I will refer back to the lesson I suggest you review. Here is the code from the challenge (not in the video):

certificates_earned = pd.DataFrame({
    'Certificates': [8, 2, 5, 6],
    'Time (in months)': [16, 5, 9, 12]
})
names = ['Tom', 'Kris', 'Ahmad', 'Beau']

certificates_earned.index = names
longest_streak = pd.Series([13, 11, 9, 7], index=names)
certificates_earned['Longest streak'] = longest_streak
  • certificates_earned is the dataframe
  • index is added to certificates_earned
  • 'Longest streak' is added to certificates_earned

Can you see how those properties are added?

I do not intend to be mean here: This kind of data/variable accessing/creating is very basic to every programming language, and looks almost identical in most programming languages.

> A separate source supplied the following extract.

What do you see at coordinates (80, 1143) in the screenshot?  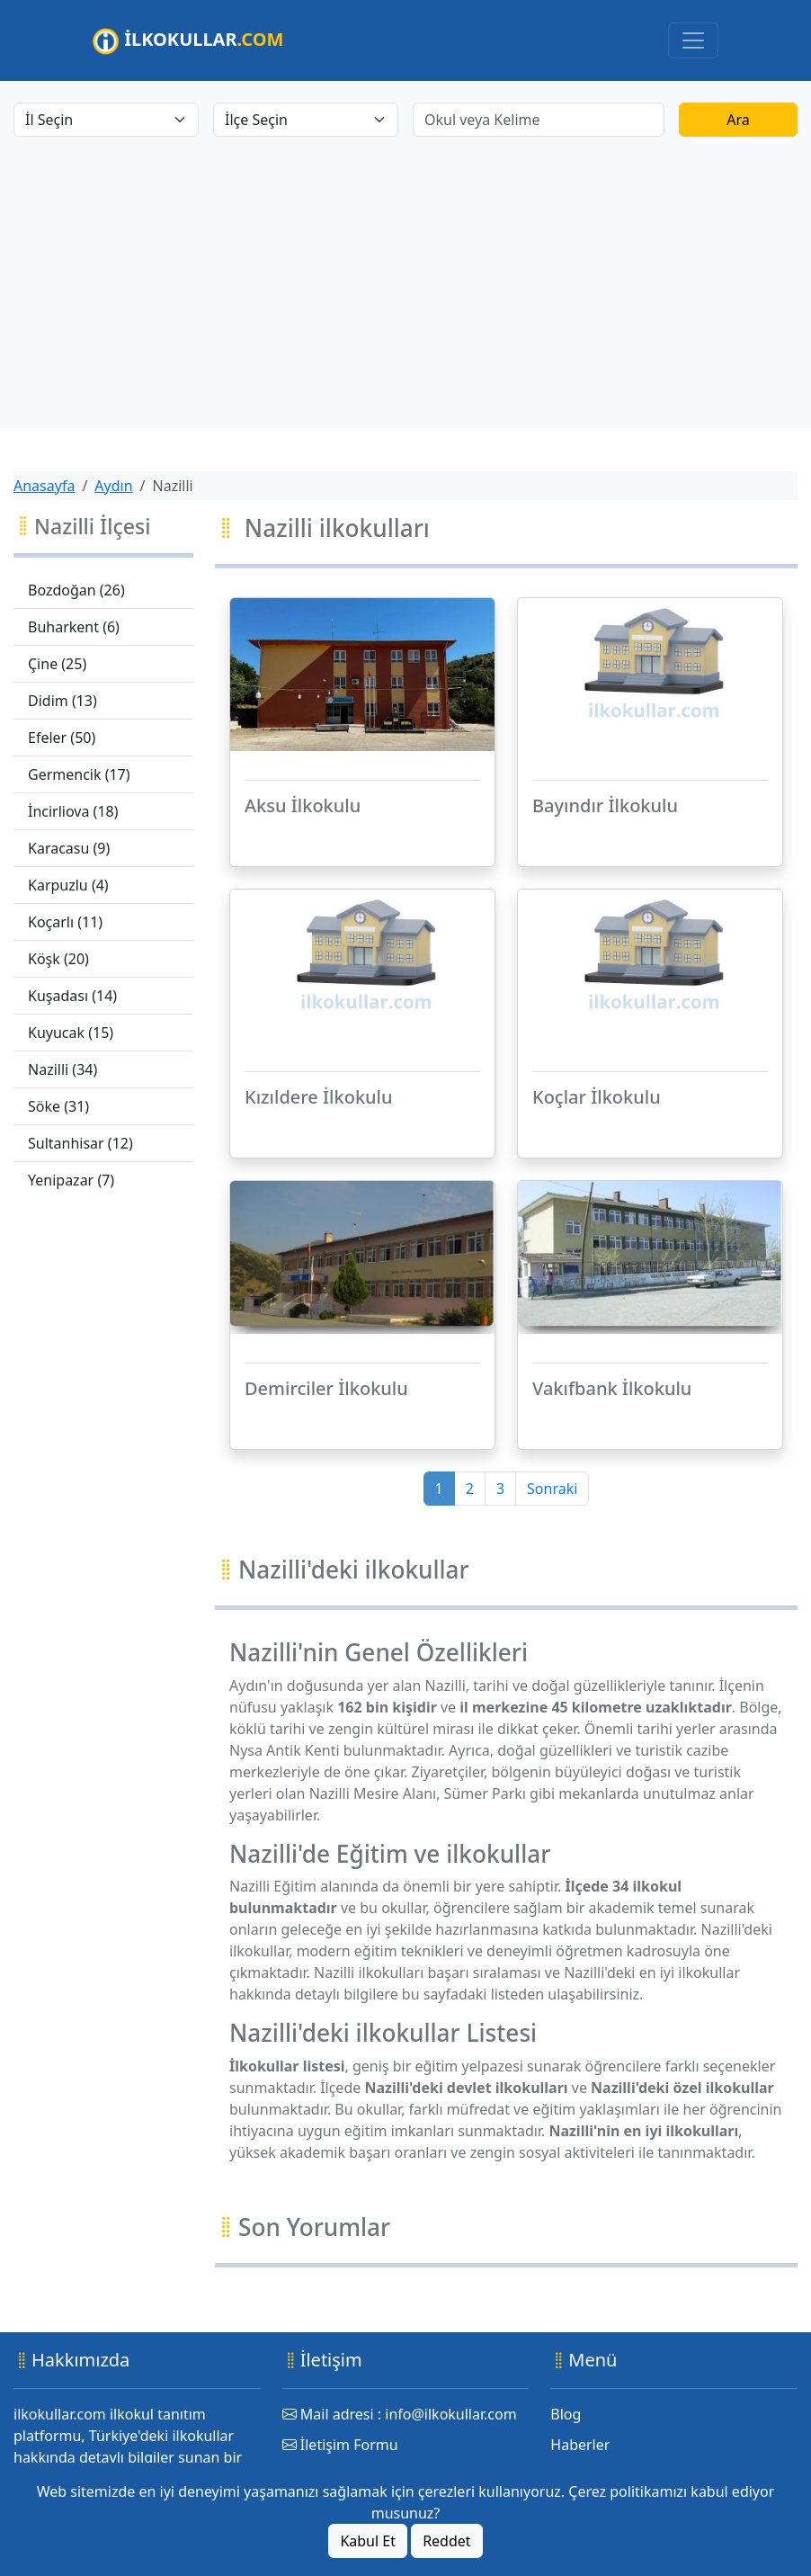 I see `Sultanhisar (12)` at bounding box center [80, 1143].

If this is new to you, I would recommend you go back over the Python for Everybody section which should cover this.

Hope this helps


Also, please read what I mentioned above about putting code in this forum. It is very important to correctly format Python code, because indentation is important.

Sure, thanks for the advice.

1 Like

I have successfully added the “overweight column.” I’m now trying to visualize the data into the bar chart. How would I break it down.